Big Red Tequila (Tres Navarre #1)(5)



I sat next to Lillian on the couch and tried mine. It had been a few years since I’d worked behind a bar, but the margarita was definitely passable.

"Well, it’s not Big Red . . ." I said ruefully.

Lillian’s smile was brilliant, a few new wrinkles etched around her eyes. "You can’t have everything? Her face had a little too much of everything, just as I remembered. Her eyes were slightly large, like a cat’s, the irises flecked with too many browns and blues and grays to call them only green. Her mouth was wide, her nose so delicate it bordered on being sharp. Her light brown hair, which she now wore shoulder-length, had so many blond and red streaks it looked off-color. And she had too many freckles, especially noticeable now when she had a summer tan. Somehow it all worked to make her beautiful.

“It sounds like your day was hell, Tres. I’m impressed you’re still standing."

“Nothing an enchilada dinner and a beautiful woman won’t cure."

She took my hand. "Any one in particular?"

I thought about it. "Green or chicken mole."

She slapped me on the thigh and called me names.

We knew better than to try making reservations at Mi Tierra on a Saturday night. You just throw yourself into the crowd of tourists and native San Antonians in the front room, wave money, and hope you get a table in under an hour.

It was worth it. We got seats close to the bakery, where trays of cinnamon-smelling pan dulce in neon colors were brought out of the ovens every few minutes. The Christmas lights were still up along the walls, and the mariachis were as thick as flies, only much fatter. I threatened Lillian with having them play "Guantanamera" at our table unless she let me buy dinner.

She laughed. "A dirty trick. And me a successful businesswoman. "

She had promised to show me her gallery the next day. It was a small place in La Villita she co-owned  with her old college mentor, Beau Karnau. They mostly sold Mexican folk art to tourists.

“And your own art?" I asked.

She looked down briefly, smiling still but not so much. Sore subject.

Ten years ago, when I left, Beau Karnau and Lillian had been talking big about her career—New York shows, museum exhibitions, changing the face of modern photographic art. As soon as the world rediscovered Beau’s genius (which they’d apparently appreciated for about three months during the sixties) Lillian would ride his coattails to fame.
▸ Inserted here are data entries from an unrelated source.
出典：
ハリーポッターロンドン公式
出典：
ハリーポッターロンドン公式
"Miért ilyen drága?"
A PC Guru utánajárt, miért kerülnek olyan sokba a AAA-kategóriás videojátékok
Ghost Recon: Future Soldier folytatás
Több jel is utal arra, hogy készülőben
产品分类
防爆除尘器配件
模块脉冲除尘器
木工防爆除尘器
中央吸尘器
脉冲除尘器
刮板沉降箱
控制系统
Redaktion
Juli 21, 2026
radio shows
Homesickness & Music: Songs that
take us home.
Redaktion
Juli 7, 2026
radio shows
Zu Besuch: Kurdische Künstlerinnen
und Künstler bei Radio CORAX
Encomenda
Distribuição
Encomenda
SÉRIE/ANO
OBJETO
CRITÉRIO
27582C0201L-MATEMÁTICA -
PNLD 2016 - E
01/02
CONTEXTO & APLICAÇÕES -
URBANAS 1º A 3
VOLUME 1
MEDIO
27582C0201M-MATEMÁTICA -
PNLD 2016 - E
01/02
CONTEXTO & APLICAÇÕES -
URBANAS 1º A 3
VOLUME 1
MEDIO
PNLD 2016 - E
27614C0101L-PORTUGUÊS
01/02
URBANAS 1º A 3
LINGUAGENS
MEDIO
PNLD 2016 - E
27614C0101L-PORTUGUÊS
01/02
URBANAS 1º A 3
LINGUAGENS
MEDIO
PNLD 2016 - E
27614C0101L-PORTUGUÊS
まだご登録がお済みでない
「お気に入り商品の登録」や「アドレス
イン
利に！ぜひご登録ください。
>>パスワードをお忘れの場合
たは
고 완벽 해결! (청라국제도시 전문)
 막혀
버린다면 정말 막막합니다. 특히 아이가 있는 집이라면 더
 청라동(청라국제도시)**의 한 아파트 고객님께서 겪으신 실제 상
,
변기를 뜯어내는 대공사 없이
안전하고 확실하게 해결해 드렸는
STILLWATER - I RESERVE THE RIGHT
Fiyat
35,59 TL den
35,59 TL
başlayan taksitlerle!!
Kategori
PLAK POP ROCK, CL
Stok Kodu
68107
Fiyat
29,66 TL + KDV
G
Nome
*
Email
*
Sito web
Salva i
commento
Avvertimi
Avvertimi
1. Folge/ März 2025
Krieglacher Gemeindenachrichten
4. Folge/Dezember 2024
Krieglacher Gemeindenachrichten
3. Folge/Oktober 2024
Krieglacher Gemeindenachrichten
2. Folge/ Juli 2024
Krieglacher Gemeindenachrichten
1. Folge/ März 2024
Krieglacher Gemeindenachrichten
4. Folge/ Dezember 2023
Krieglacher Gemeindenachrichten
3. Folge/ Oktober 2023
Now, ten years later, Beau and Lillian were selling curios.

"I don’t get as much time as I did in college," she said. "But soon. I have some new ideas."

I decided not to push it. After a large waiter with an even larger mustache came to take our order, Lillian changed subjects.

"How about you? Now that I’ve got you out here without a job, I mean. It can’t be that easy without an investigator’s license. "

I shrugged. "Some legal firms like that—informal help for the messy jobs, no records on the payroll. I’ve got a few leads. Maia has lots of friends of friends."

The minute I said her name I wished I hadn’t. It landed in the middle of the table between us like a brick. Lillian slowly licked some salt from the rim of her glass. There was no change in her face.

"You could always get a job evicting wayward tenants," she suggested.

“Or I could help sell art for you."

She gave me a lopsided smile. "When I have to pin a customer in a joint lock to buy my work, I’ll know it’s him; to put down the camera and the paintbrush for good."

The waiter returned quickly with a bowl of butter and a basket the size of a top hat filled with handmade tortillas. Unfortunately Fernando Asante came up to our table right behind him.

"I’ll be damned!" he said. “If it isn’t Jack Navarre’s boy. "

Before I could put down my half-buttered tortilla I was shaking hands with him, staring up at his weathered brown face and a row of smiling, gold-outlined teeth. Asante’s hair was so thin and well greased, combed back from his forehead, that it could’ve been drawn on with a Marksalot.

I stood up, introducing Lillian to San Antonio’s eldest city councilman. As if she didn’t know who he was. As if anybody in town who read the Express-News tabloid section didn’t know.

" ’Course," Asante said. “I remember Miss Cambridge. Fiesta Week. The Travis Center opening, with Dan Sheff. "

Asante had a gift for names, and that one fell onto the table like another brick. Lillian winced a little. The councilman just smiled. I smiled back. An Anglo man had come up behind Asante and was waiting patiently with that distracted, brooding expression most bodyguards develop. About six feet, curly black hair, boots and jeans, T-shirt and linen jacket. Lots of muscles. He didn’t smile.

"Councilman. You made it into the San Francisco paper a while back."

He did his best modest look. "The Travis Center opening. Millions in new revenue to the city. Friends called me up from all over the country, said they saw the coverage."

“Actually it was that piece about the secretary and you in Brackenridge Park."

Lillian suppressed a laugh by choking on her margarita. Asante’s smile wavered momentarily, then came back different—more of a snarl. We were all quiet for a few seconds. I’d seen him give that look plenty to my dad in the years they had been at each other’s throats. I was downright proud to see it turned on me. I figured wherever my father was he would probably be biting the end off a new cigar and laughing his ass off about then.